As três meninas percorrem caminhos cheios de dificuldades para chegar à escola, o que parece uma realidade muito distante de nosso tempo - mas não é. Apesar de a maioria das escolas estar situada em centros urbanos, o Brasil é feito de escolas plurais e de crianças e professores que enfrentam os mais diferentes desafios na educação - inclusive o caminho percorrido para chegar à sala de aula.
No livro Amanhã, três histórias de gerações diferentes se entrelaçam em um cenário comum, a escola.

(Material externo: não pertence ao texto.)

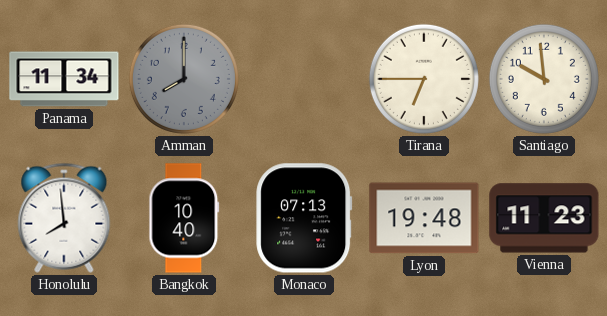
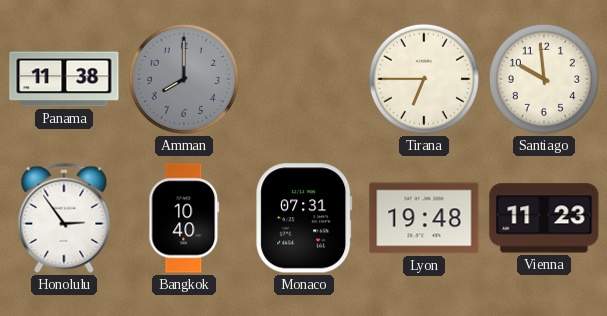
Panama: 11:34 -> 11:38
Honolulu: 7:59 -> 2:54
Monaco: 07:13 -> 07:31
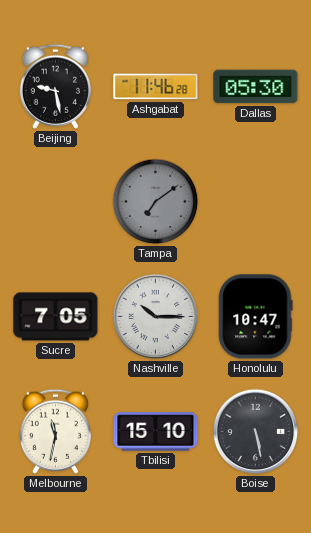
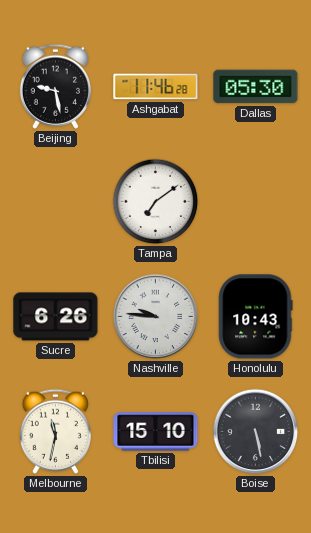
Tampa dial: grey -> white
Sucre: 7:05 -> 6:26
Nashville: 10:15 -> 9:46
Honolulu: 10:47 -> 10:43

Com um enredo aparentemente simples, mas cheio de entrelinhas significantes, a obra de Hiratsuka possibilita enxergar as histórias que vieram antes da nossa. Se mais crianças podem ir à escola hoje do que podiam nossos antepassados, a conquista é resultado de muita luta e evolução histórico-social. Ainda que a realidade escolar de milhões de crianças brasileiras ainda esteja longe do ideal, em termos de acesso e qualidade, há uma vasta diversidade escolar, sobretudo considerando a dimensão territorial e multiplicidade cultural que marca o país, e que é rica por si só.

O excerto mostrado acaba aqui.